Where have all the people gone?
By Matthew Gagnon
In 1968, Dr. Paul Ehrlich, an entomologist at Stanford University published “The Population Bomb,” setting off a worldwide panic about a future worldwide cataclysm caused by overpopulation. Ehrlich made note of the radically increasing global population numbers since 1900, and predicted disaster. “Hundreds of millions of people are going to starve to death,” he wrote, predicting worldwide famine as food production failed to keep up with population growth. “Nothing can prevent a substantial increase in the world death rate,” he wrote.
Since the book’s publication, the general public has accepted the basic premise behind it, namely that the world’s population will continue to grow exponentially until we run out of room, can’t feed ourselves, and society collapses as a result.
There’s only one problem: it is utter nonsense. The world does face a population crisis, but contrary to what most people believe, the crisis is an impending population collapse, not an overcrowded planet.
While global population is actually still growing, projections from professional demographers now predict that the global population will peak at just over 10 billion, and then begin to fall, and fall rapidly towards the end of this century. However, fertility rates in much of the world are already well below what is known as “replacement level,” which is the rate at which a nation’s population replaces itself and holds steady.
For the industrialized world, the replacement fertility rate is roughly 2.1 live births per woman, though that number can be higher elsewhere due to higher mortality rates from war and disease.
In Europe, things are pretty grim. The United Kingdom has a rate of 1.6 live births per woman, while the rate is 1.5 in Germany and Russia. Things are even more shocking in Spain and Italy, where the rate has dropped to 1.2 live births per woman.
Things are even worse in Asia, with both China and Japan sporting rates of 1.3 live births per woman, with some estimates actually pegging it lower). In China last year, deaths outnumbered births for the first time in six decades, and the United Nations is projecting that China will lose 110 million people by 2050, and their population will be cut in half by the end of the century.
As for the United States, according to the World Bank, we now have a fertility rate of 1.6 live births per woman, down from 2.5 when Ehrlich wrote his book, and 3.7 in 1960.
Here in Maine, things are much worse. According to the Centers for Disease Control and Prevention, the Pine Tree State now has a total fertility rate of 1.45 live births per woman, which puts us lower than every other state, except for Rhode Island, New Hampshire, Oregon, Massachusetts, and Vermont.
Maine’s birthrate has dropped so low that we started to see more deaths than births 12 years ago. The average age of a Maine citizen has increased to 44.8 years old as of 2020, with a full 21.7 percent of our population now aged 65 and older. The pressure this will create on the state budget in the next several decades will be overwhelming.
Is there a way out of this demographic nightmare?
In Maine, media outlets have been calling for increased immigration for years, claiming that it is the solution to many of our problems, particularly our stubborn workforce shortages. Our population is shrinking, and “new Mainers” can help plug the holes in our society, the logic goes.
Some of that hoped-for migration has taken place recently, testing the theory. We have seen a temporary influx of “COVID transplants” during the pandemic, and in just the last four months, more than 1,000 asylum-seeking individuals have come to the city of Portland alone. According to recent data, Maine has seen an unexpected spike in population, gaining 34,237 residents between April 1, 2020 and July 1, 2022, though the net increase in that period was just 22,999 people due to Maine’s higher rate of deaths than births.
But who exactly is coming, and how are they assimilating into the state?

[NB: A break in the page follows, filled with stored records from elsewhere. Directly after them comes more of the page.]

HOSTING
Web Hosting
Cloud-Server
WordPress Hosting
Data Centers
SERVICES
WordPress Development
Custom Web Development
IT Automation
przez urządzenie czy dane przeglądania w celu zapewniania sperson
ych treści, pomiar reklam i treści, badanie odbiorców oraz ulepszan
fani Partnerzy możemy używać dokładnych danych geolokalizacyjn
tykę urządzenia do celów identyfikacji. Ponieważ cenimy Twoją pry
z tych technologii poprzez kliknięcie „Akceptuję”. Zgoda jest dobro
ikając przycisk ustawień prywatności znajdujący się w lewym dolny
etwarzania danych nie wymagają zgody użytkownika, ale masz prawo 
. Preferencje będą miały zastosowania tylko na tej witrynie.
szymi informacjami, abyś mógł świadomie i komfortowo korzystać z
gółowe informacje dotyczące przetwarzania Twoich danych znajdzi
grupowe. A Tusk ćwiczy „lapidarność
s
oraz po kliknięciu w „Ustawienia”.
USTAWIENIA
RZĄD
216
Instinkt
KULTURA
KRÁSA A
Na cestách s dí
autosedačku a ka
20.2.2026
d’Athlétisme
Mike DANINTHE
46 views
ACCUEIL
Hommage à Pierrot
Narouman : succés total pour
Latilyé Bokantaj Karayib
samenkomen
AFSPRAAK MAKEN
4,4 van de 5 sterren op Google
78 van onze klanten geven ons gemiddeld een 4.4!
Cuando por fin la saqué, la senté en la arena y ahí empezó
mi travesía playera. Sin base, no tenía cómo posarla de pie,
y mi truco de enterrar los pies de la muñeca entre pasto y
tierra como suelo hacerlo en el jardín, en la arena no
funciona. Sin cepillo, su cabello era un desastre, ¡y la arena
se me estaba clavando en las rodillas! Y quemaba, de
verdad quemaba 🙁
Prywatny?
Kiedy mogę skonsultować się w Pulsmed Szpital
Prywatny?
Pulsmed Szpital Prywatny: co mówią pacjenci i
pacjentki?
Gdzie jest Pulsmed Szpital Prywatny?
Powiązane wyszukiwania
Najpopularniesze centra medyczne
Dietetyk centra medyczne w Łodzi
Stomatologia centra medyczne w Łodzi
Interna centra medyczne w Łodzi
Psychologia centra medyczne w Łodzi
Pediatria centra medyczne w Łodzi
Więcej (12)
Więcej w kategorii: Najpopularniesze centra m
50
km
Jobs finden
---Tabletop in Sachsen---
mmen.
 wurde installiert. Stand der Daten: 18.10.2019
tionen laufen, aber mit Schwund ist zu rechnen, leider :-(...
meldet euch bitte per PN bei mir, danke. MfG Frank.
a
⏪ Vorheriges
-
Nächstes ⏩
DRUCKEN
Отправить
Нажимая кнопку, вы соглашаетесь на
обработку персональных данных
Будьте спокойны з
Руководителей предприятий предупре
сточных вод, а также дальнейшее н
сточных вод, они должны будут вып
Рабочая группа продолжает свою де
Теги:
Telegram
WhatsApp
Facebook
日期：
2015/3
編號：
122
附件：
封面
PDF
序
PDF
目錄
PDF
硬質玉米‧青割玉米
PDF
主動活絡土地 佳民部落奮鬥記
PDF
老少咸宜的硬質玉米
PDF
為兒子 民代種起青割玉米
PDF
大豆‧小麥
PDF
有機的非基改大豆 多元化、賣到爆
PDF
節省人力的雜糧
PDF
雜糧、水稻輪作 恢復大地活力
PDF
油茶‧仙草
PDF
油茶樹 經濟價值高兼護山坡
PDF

Is the influx relieving our workforce pressures? Is the quick concentration of migrants in certain areas of the state putting incredible pressure on housing?
Even if we could prove that immigration as a solution was helping, we won’t be able to rely on it very long. Our birth rates will continue to fall in Maine, as they will in the rest of the United States, and in the countries that are sending people to us now.
At a certain point in the future, the current political debates will reverse themselves, and we’ll start wondering “where have all the people gone?”
Gagnon of Yarmouth is the chief executive officer of the Maine Policy Institute, a free market policy think tank based in Portland. A Hampden native, he previously served as a senior strategist for the Republican Governors Association in Washington, D.C.